SQL Server's isNumeric() equivalent in amazon

2020-03-01 07:35发布

问题:

  • I'm using amazon redshift as my data warehouse
  • I have a field (field1)of type string. Some of the strings start with four numbers and others with letters:

'test alpha'
'1382 test beta'

  • I want to filter out rows where the string does not start with four numbers
  • Looking at the redshift documentation, I don't believe isnumber or isnumeric are functions. It seems that the 'like' function is the best possibility.
  • I tried

    where left(field1, 4) like '[0-9][0-9][0-9][0-9]'

this did not work and from the link below seems like redshift may not support that:

https://forums.aws.amazon.com/message.jspa?messageID=439850

is there an error in the 'where' clause? if not and that clause isn't supported in redshift, is there a way to filter? I was thinking of using cast

cast(left(field1,4) as integer) 

and then passing over the row if it generated an error, but not sure how to do this in amazon redshift. or is there some other proxy for the isnumeric filter.

thanks

回答1:

Try something like:

where field1 ~ '^[0-9]{4}'

It will match any string, that starts with 4 digits.



回答2:

Although long time has passed since this question was asked I have not found an adequate response. So I feel obliged to share my solution which works fine on my Redshift cluster today (March 2016).

The UDF function is:

create or replace function isnumeric (aval VARCHAR(20000))
  returns bool
IMMUTABLE 
as $$
    try:
       x = int(aval);
    except:
       return (1==2);
    else:
       return (1==1);
$$ language plpythonu;

Usage would be:

select isnumeric(mycolumn), * from mytable
    where isnumeric(mycolumn)=false


回答3:

It seems that redshift doesn't support any of the following:

where left(field1,4) like '[0-9][0-9][0-9][0-9]' 
where left(field1,4) ~ '^[0-9]{4}'
where left(field1,4) like '^[0-9]{4}'

what does seem to work is:

where left(field1,4) between 0 and 9999

this returns all rows that start with four numeric characters.

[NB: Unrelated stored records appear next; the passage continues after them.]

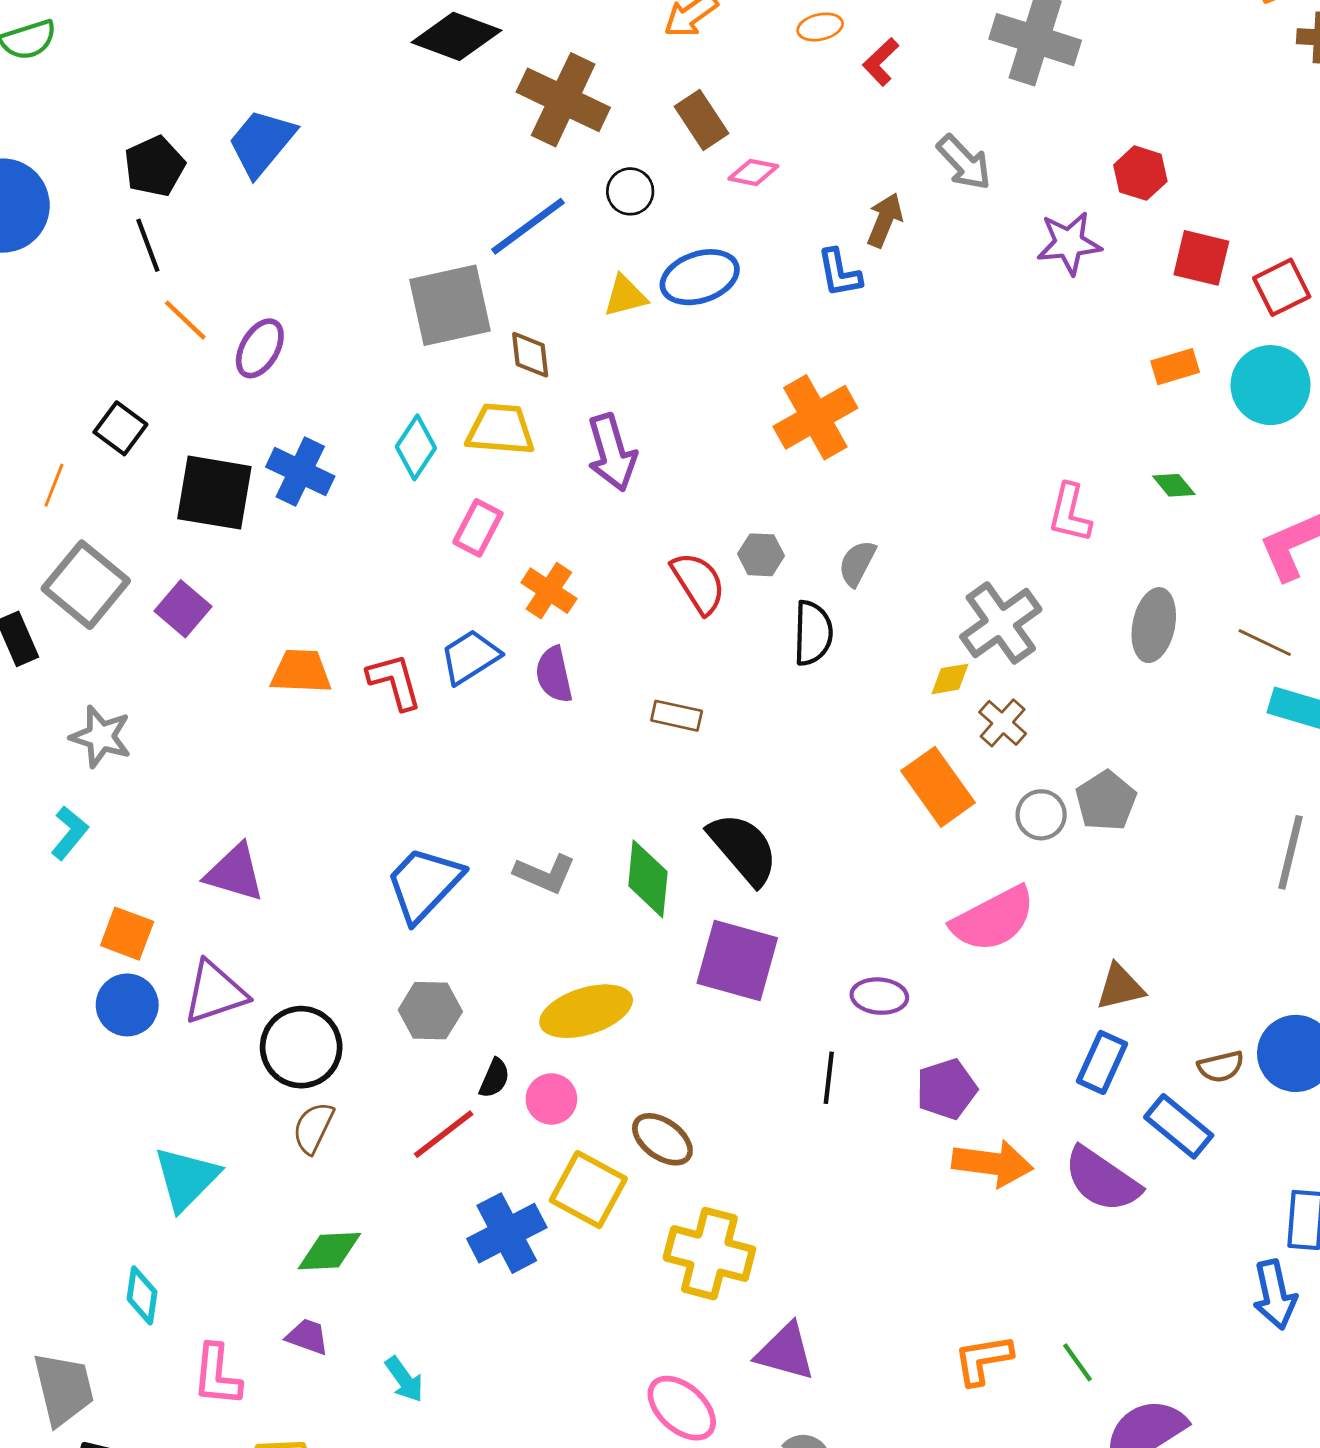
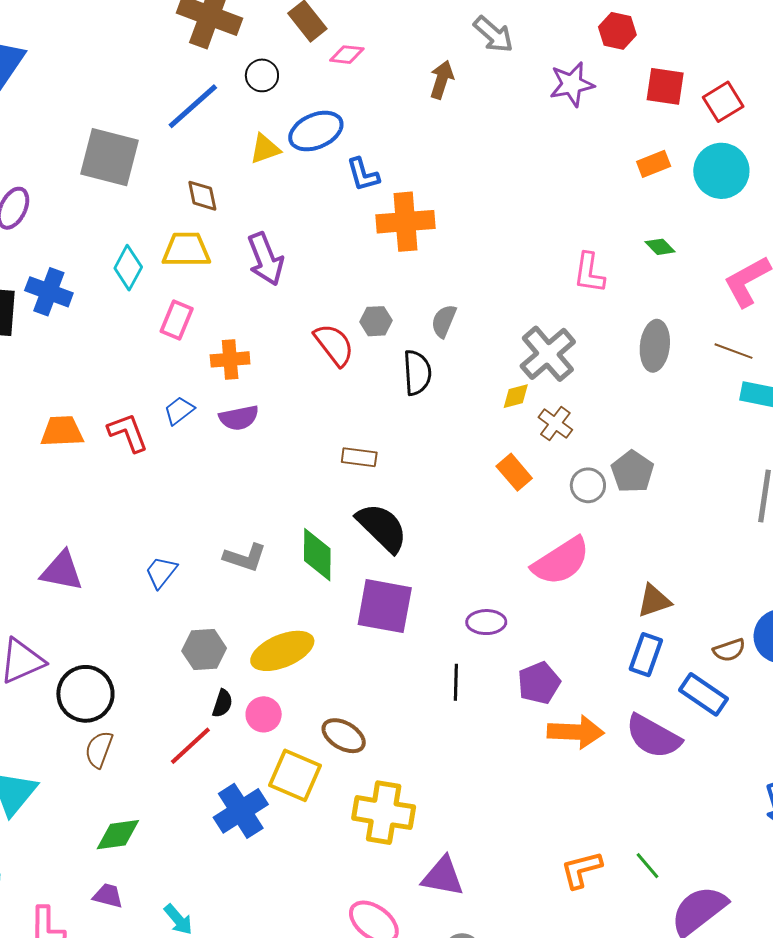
blue L-shape: (839, 273) -> (363, 174), moved
gray square: (450, 305) -> (109, 157), moved, turned 32
orange cross: (815, 417) -> (405, 222), turned 30
orange cross: (549, 591) -> (230, 359), turned -33
blue trapezoid: (470, 657) -> (179, 411), size x0.7
purple semicircle: (554, 675) -> (239, 418), turned -84
brown rectangle: (677, 716) -> (359, 457), moved
orange rectangle: (938, 787) -> (514, 472), size x0.7
purple triangle: (235, 873) -> (62, 571), moved
blue trapezoid: (424, 884) -> (161, 572), size x0.6
gray hexagon: (430, 1011) -> (204, 650), moved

it seems that even though field1 is type string, the 'between' function interprets left(field1,4) as a single integer when the string characters are numeric (and does not give an error when they are not numeric). I'll follow up if I find a problem. For instance I don't deal with anything less than 1000, so I assume, but am not sure, that 0001 is interpreted as 1.



回答4:

looks like what you are looking for the is the similar to function (Redshift doc)

where left(field,4) similar to [0-9]{4}


回答5:

Per Amazon, the posix style ~regex style expressions are slow... https://docs.aws.amazon.com/redshift/latest/dg/pattern-matching-conditions.html

Using their own REGEXP_* functions seems to be faster. https://docs.aws.amazon.com/redshift/latest/dg/String_functions_header.html

For checking just a true/false for integers I've been using the following with success. REGEXP_COUNT(my_field_to_check, '^[0-9]+$') > 0

this returns 1 if only numeric, 0 if anything else



回答6:

where regexp_instr(field1,'^[0-9]{4}') = 0

will remove rows starting with 4 digits (the above regexp_instr will return 1 for the rows with field1 starting with 4 digits)



回答7:

We have tried the following and worked for most of our scenarios:

columnn ~ '^[-]{0,1}[0-9]{1,}[.]{0,1}[0-9]{0,}$'

This will positive, negative, integer and float numbers.



回答8:

redshift should support similar to.

WHERE field1 SIMILAR TO '[0-9]{4}%'

This reads as where field1 starts with 4 characters in the range of 0-9, then anything else.